Hybrid of printed and discrete components
Today, not all components necessary for a medical IoT sensor can be printed reel-toreel. Wiring, electrodes, contacts, and passive components such as resistors can be realized using printed electronics. However, the design requires, for instance, an external battery. The project leader explains why:
“High-end medical devices such as these require a lot of power because they are continuously transmitting data. Current use cases for disposable single-use sensors call for a product life of two to three days. Printed batteries will be possible at some point in the future, but for now VTT pursues a hybrid approach: the design still relies on some discrete, conventional electronics components. Right now, printed electronics especially shine for wiring and electrodes because of their flexibility and ease of manufacturing. As more components can be printed, they will be integrated into the devices.”

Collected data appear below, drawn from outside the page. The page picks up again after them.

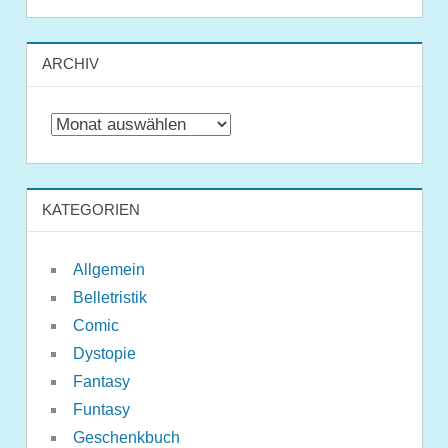
ARCHIV
Archiv
KATEGORIEN
Allgemein
Belletristik
Comic
Dystopie
Fantasy
Funtasy
Geschenkbuch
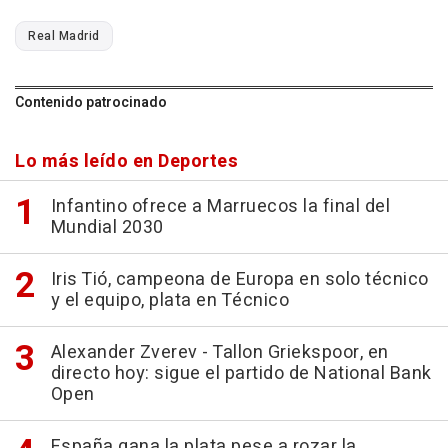
Real Madrid
Contenido patrocinado
Lo más leído en Deportes
Infantino ofrece a Marruecos la final del
Mundial 2030
Iris Tió, campeona de Europa en solo técnico
y el equipo, plata en Técnico
Alexander Zverev - Tallon Griekspoor, en
directo hoy: sigue el partido de National Bank
Open
España gana la plata pese a rozar la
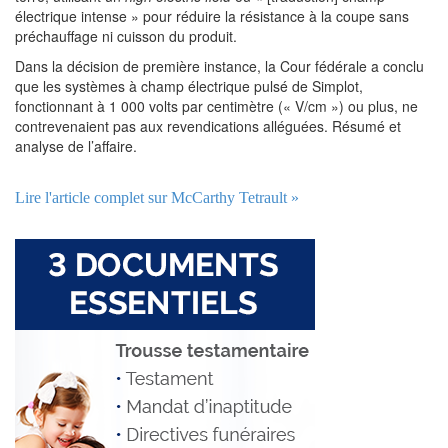
électrique intense » pour réduire la résistance à la coupe sans
préchauffage ni cuisson du produit.
Dans la décision de première instance, la Cour fédérale a conclu
que les systèmes à champ électrique pulsé de Simplot,
fonctionnant à 1 000 volts par centimètre (« V/cm ») ou plus, ne
contrevenaient pas aux revendications alléguées. Résumé et
analyse de l’affaire.
Lire l'article complet sur McCarthy Tetrault »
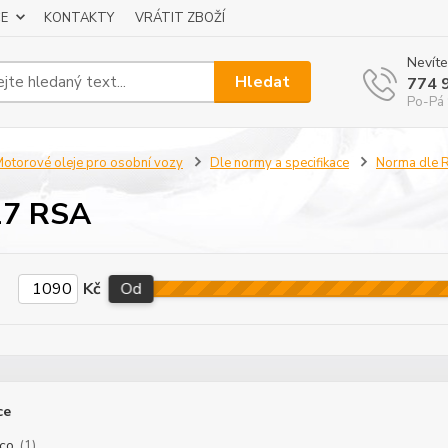
E
KONTAKTY
VRÁTIT ZBOŽÍ
Nevíte
Hledat
774 
Po-Pá 
otorové oleje pro osobní vozy
Dle normy a specifikace
Norma dle
17 RSA
Kč
Od
ce
co
(1)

Strong partner network reduces time-to-market
In order to design, develop, produce, and field test printed electronics for healthcare, VTT is working closely with partners such as GE Healthcare and University Hospitals worldwide, Teemu Alajoki explains:
“Healthcare development is relatively expensive because of the high quality standards and regulations that each design needs to fulfil even before the first prototype is brought into a hospital. This is why it is important to possess a doorway to the market as well as a doorway to the end user. New products need to reach a high level of maturity and safety before coming into contact with patients. If they are successfully tested, then they can be brought to market.”